No, what makes Ms. Mitchell’s case so special is the person who committed the crime and his punishment. Steven Couch, a 16-year-old with a father who owns a metal works company (Cleburne Sheet Metal), was the one behind the wheel of the truck that ran into these poor victims. Not only was he drinking illegally and driving with three times the legal limit of alcohol in his blood, but he also killed these four innocent people and paralyzed another. This kid went to court and guess what? Instead of a 20-year sentence of prison time for the lives he took, he received ten years in a cushy psychiatric treatment facility.
Why the lenience and what does he need treatment for? Could it possibly be because his father’s metal works makes 17 million dollars a year? Yes, it is true. The defense had a psychologist testify and give Couch a diagnosis of “affluenza.” The first thing one would ask would be: what is “affluenza” and how did it get him off the hook? Well, “affluenza,” according to Oxford Dictionaries, is “a psychological malaise supposedly affecting wealthy young people, symptoms of which include a lack of motivation, feelings of guilt, and a sense of isolation.” The part that the defense used for Couch was that he had a life where he was not constricted or disciplined enough by his wealthy parents and therefore lacked the care to avoid drunk driving.
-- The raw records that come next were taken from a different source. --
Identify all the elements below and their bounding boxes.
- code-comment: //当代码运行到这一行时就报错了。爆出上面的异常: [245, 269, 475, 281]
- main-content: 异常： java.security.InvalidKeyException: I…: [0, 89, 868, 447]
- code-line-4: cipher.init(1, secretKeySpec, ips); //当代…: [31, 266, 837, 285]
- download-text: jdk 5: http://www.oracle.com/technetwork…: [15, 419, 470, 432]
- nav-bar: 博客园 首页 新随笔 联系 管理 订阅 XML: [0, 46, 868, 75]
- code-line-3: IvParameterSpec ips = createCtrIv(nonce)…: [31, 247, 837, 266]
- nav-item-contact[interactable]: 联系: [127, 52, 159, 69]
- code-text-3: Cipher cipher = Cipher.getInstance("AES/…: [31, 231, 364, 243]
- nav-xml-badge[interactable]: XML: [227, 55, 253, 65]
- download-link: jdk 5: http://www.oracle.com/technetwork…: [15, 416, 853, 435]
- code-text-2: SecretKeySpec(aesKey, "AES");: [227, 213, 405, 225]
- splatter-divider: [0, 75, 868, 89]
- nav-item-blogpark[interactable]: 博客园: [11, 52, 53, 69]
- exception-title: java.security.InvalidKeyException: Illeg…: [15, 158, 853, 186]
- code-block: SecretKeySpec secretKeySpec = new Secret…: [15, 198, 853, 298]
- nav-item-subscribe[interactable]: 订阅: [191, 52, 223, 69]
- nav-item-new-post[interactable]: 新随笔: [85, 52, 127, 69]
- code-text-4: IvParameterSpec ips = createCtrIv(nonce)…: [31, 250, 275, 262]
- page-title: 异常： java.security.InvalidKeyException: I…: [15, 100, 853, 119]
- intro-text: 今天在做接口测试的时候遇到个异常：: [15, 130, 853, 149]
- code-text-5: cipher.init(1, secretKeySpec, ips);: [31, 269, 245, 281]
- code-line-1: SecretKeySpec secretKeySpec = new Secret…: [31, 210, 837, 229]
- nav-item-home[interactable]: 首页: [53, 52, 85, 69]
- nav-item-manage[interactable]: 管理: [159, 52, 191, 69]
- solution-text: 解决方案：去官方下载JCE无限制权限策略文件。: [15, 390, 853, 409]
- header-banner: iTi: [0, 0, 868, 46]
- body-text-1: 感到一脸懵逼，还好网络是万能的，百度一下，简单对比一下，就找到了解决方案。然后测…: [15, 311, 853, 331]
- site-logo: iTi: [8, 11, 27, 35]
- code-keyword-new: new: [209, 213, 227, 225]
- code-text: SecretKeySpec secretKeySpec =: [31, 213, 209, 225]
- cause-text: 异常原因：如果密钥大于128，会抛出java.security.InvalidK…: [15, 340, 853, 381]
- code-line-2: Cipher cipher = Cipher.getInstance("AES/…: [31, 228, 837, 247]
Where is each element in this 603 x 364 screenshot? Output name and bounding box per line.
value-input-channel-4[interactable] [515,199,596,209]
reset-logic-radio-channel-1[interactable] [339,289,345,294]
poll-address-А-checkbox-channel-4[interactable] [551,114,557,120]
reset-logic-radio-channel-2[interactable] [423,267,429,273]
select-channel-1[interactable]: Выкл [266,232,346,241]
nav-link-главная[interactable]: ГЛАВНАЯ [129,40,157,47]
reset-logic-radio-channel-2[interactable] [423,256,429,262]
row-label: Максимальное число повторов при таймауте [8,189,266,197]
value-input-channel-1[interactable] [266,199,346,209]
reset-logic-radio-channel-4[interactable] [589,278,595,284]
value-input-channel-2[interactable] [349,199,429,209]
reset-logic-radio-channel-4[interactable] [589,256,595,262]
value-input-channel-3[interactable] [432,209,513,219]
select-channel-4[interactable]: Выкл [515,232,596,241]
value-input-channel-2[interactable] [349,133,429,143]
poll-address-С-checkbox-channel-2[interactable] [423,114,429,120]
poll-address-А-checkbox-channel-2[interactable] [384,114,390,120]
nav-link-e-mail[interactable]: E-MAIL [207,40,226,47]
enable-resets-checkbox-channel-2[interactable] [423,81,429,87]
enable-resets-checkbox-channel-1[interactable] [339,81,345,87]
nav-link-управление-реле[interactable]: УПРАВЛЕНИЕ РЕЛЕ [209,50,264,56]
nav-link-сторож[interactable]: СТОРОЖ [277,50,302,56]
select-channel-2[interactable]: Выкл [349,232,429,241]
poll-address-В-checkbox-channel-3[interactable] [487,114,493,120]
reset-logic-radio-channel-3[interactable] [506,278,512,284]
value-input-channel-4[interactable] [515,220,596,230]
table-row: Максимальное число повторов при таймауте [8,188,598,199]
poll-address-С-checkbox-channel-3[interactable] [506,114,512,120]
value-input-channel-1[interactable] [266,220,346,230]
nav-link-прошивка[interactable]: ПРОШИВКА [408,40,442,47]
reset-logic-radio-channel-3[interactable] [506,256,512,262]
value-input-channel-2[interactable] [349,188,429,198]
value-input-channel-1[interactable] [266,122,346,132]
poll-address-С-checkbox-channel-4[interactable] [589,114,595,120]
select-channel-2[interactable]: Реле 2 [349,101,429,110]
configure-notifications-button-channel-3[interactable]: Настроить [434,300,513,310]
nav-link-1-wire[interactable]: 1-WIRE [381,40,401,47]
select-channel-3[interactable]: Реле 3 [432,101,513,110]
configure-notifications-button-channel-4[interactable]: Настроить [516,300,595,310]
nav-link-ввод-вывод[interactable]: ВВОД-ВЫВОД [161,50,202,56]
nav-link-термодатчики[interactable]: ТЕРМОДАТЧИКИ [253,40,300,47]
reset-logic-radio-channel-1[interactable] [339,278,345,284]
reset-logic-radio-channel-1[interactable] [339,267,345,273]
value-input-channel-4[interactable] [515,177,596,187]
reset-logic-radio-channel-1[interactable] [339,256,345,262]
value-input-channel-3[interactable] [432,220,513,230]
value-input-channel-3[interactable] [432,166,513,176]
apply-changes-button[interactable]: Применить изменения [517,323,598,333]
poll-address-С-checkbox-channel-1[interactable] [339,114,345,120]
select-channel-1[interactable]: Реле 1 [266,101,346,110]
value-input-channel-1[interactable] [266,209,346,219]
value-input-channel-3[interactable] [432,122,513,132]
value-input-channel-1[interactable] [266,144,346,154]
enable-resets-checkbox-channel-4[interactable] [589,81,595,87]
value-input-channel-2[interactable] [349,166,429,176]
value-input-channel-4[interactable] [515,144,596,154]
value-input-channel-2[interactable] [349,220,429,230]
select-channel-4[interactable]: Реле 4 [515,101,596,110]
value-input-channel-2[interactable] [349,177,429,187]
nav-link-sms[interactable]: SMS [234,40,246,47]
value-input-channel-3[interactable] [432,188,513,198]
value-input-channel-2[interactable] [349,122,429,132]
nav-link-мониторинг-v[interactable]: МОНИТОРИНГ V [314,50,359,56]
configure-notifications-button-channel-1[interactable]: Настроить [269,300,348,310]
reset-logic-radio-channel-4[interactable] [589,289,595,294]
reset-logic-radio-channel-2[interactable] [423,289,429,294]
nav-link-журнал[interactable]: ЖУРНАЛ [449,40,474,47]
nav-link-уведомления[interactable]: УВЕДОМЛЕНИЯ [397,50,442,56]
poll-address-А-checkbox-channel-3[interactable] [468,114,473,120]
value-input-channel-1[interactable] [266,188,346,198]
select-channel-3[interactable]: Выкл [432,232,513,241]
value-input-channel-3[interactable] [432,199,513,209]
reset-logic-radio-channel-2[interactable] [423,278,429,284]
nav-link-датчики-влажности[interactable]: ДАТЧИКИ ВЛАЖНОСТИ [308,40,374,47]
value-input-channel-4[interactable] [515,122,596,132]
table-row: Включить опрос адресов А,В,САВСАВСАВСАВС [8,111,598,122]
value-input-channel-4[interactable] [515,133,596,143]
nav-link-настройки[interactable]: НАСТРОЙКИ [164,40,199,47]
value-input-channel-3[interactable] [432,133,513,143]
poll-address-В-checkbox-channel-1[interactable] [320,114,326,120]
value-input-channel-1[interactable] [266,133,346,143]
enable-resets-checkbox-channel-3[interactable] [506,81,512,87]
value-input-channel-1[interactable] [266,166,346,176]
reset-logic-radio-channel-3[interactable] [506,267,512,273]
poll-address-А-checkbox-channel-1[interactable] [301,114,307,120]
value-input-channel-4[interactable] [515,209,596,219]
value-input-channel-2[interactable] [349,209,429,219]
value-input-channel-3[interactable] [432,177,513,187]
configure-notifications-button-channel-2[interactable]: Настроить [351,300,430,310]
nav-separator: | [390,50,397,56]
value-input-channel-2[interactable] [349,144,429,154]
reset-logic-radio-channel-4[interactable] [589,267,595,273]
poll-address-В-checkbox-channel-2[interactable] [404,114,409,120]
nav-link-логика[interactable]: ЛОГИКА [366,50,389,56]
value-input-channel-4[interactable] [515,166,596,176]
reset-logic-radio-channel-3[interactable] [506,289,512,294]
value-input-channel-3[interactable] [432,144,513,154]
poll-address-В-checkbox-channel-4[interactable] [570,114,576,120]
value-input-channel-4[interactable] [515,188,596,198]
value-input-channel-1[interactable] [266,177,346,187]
This defense basically made the argument that his wealthy background and upbringing gave him an excuse to not care enough to feel responsibility for his actions. Can I get treated
for irresponsibility? Can I get sentenced with treatment for it rather than serving prison time if I have parents who are rich and do not set enough limits on my life?
They blamed his actions on parents who did not raise him to be responsible enough to drive safely, yet his parents did not get any punishment. The residue of death fills the courtroom and nobody seems to actually be held responsible for the deaths, especially the one who is really to blame.
One might not find this outcome surprising since our world is not exactly ideal. But for the sake of the future, should we not attempt to move ever closer to what is ideal for society, especially the execution of the laws that keep it safe? We should attempt to build a society in which people are held responsible for the harm they cause and cannot use excuses, like wealthy lifestyles, to avoid the consequences for killing four innocent people. Neither Couch’s money nor his parents made him drink too much and drive afterwards. He chose his own actions that day, and he alone should be held responsible.